While tensions over Pyongyang's weekend nuclear test remain high, Mr Trump's insistence to Chinese counterpart Xi Jinping that military action was not his "first choice" and a call for a diplomatic solution provided some solace for now.
Mr Trump agreed a deal with his Democrat rivals to ease the US borrowing limit until December 15 in order to avert a crippling shutdown of the government and also provide funding to help the recovery from Hurricane Harvey in Texas and Louisiana.
"We essentially came to a deal, and I think the deal will be very good," he said after meeting leaders of both parties in the Oval Office.
During the talks Republicans had called for a long-term deal before Mr Trump shocked the room by jumping in to back Democrats' short-term fix.
The news provided a lift to Asian investors and raised hopes again for the president's market-friendly economic agenda, including tax reform and infrastructure spending.
"Republican back-room squabbling aside I think we all have to agree with Senate Democrat Minority Lead Schumer that this was 'a positive step forward'," said Oanda head of Asia Pacific trading Stephen Innes.
By the break in Tokyo, the Nikkei was up 0.4 per cent as the yen gave back some of its gains enjoyed against the dollar this week.
Hong Kong was up 0.5 per cent, Singapore and Sydney each put on 0.4 per cent while Taipei put on 0.3 per cent.
Seoul climbed 1.2 per cent, boosted by easing concerns over North Korea while the won also picked up.

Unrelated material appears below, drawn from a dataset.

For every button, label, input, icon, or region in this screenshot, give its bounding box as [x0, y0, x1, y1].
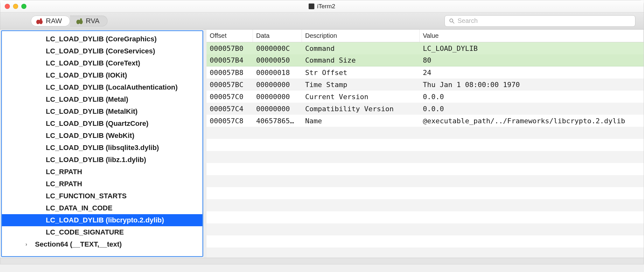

However, the positive feeling was tempered by worries the North is preparing to fire another missile this weekend, less than two weeks after launching a rocket over Japan.
"It's clear that global leaders see negotiations as the way forward. The Chinese and Russian leaders have both again in the past 24 hours said that negotiations are the way forward," said Greg McKenna, chief market strategist at AxiTrader.
"And President Trump himself said that military action in North Korea was not his first choice, but we'll see what happens."
On currency markets the dollar held gains against the yen as the rush for safety seen at the start of the week abated, while traders took stock of the surprise resignation of Federal Reserve number two Stanley Fischer, who is considered one of the bank's less dovish members.
Analysts said the announcement could clear the way for boss Janet Yellen's departure when her term ends next year and allow Mr Trump to determine the focus of the Fed by selecting officials perhaps less likely to raise interest rates or favour stringent bank regulations.
The Canadian dollar was sharply higher, adding 1.3 per cent against the greenback after the country's central bank announced a surprise lift in interest rates.
Oil prices edged down after rallying Wednesday on news that refineries shuttered by Hurricane Harvey in the US Gulf Coast were gradually reopening.